His talk highlighted The Neighbor Project’s impressive growth since early 2018, when Emmanuel House merged with The Joseph Corporation to create The Neighbor Project, and casted a vision for its expanding service to financially vulnerable families and individuals for the rest of 2020, then 2021 and beyond.
He casted this vision in the larger context of loving our neighbors enough to invest in them, saying, “We have to believe in our neighbors enough to invest in them, invest in others the way we would want to be invested in…[so] we can keep working to break down the barriers to home ownership, which are the single largest driver of this nation’s wealth gap.” That wealth gap is unbelievably enormous (see my article “Graphic Inequality”) and even larger is the Racial Wealth Gap.
He set all this in the largest context of all by quoting from Martin Luther King, Jr.’s famous “Letter from a Birmingham Jail.” “Injustice anywhere is a threat to justice everywhere,” King wrote. “We are all caught in an inescapable network of mutuality, tied in a single garment of destiny. Whatever affects one directly affects all indirectly.”
This talk is an example of what we need more of in this time of protest and soul-searching. It ties practical action into a deep vision of our mutuality, and vice versa: it ties that deep vision to practical steps that make that vision a reality in our everyday lives. And more, it’s also a question of Who Leads?—a question playing out in the protests and other anti-racists actions across our nation today.
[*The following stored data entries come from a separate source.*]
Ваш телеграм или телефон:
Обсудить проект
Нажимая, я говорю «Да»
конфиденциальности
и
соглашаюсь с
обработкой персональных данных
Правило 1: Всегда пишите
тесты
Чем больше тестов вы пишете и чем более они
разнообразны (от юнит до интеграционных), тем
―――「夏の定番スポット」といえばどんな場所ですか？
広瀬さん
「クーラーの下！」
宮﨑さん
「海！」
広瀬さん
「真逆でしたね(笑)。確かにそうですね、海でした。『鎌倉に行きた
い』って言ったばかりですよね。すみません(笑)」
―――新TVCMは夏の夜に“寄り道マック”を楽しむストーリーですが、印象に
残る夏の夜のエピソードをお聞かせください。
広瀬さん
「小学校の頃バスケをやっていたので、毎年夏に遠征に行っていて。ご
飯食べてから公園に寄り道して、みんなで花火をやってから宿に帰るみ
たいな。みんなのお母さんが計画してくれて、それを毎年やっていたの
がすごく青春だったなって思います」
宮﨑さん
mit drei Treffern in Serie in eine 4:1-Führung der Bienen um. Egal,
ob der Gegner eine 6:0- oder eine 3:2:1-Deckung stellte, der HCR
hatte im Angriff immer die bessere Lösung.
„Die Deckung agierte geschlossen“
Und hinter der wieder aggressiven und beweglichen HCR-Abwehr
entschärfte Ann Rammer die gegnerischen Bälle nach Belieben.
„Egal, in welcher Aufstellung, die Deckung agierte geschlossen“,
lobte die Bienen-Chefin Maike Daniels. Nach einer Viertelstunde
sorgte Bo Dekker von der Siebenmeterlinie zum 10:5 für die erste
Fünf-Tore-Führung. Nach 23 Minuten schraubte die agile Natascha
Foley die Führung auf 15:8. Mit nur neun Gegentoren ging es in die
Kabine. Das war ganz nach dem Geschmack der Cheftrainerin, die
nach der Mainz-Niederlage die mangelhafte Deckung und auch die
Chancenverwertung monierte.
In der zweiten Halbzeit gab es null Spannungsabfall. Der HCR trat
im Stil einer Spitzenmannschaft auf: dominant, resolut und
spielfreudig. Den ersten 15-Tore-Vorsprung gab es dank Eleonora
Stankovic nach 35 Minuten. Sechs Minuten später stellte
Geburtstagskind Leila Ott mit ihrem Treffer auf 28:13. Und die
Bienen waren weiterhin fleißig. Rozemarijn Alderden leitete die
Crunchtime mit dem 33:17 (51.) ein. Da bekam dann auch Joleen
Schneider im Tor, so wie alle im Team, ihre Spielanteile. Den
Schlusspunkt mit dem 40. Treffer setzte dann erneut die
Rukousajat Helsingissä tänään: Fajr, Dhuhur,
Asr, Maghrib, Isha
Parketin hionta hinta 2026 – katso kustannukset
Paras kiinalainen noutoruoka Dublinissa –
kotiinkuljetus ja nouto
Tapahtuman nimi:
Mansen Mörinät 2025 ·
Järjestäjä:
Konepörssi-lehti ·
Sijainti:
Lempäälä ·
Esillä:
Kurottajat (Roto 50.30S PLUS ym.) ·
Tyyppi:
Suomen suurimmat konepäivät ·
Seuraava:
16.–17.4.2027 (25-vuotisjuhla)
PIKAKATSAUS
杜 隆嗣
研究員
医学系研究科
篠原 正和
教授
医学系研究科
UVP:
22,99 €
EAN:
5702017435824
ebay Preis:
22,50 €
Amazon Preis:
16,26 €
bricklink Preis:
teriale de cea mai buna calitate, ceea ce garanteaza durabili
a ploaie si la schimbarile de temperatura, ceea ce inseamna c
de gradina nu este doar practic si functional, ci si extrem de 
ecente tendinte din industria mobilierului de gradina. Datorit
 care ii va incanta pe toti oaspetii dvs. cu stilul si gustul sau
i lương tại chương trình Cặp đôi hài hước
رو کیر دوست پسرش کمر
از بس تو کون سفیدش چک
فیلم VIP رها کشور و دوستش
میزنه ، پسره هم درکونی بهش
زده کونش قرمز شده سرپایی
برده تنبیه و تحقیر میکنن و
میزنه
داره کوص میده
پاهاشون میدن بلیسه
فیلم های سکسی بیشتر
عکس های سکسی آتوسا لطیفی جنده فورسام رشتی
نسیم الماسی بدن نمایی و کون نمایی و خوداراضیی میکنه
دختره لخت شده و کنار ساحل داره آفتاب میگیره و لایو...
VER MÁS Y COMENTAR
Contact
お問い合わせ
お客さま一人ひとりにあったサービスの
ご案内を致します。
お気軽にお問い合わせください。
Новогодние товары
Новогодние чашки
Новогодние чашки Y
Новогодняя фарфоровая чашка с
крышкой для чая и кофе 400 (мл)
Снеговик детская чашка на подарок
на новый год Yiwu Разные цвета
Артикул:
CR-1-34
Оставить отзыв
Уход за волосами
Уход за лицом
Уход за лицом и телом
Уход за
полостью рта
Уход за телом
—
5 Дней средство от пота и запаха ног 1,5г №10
Writing in 1970, Robert Greenleaf, who started the field of Servant Leadership, said, “…the next 30 years will be marked as the period when the dark skinned and…the alienated of the world assert their claims…” and were not “led by a privileged elite…It may be that the best that some of today’s privileged can do is to stand aside and serve by helping when asked and as instructed.” Guzman expresses his belief that, “If we enlist and empower and engage financially vulnerable populations with opportunities…these otherwise vulnerable populations can quickly become contributing members and leaders for our communities.” That’s an expanded version of a core belief he’s expressed many times: “Every person has a God-given ability to contribute.”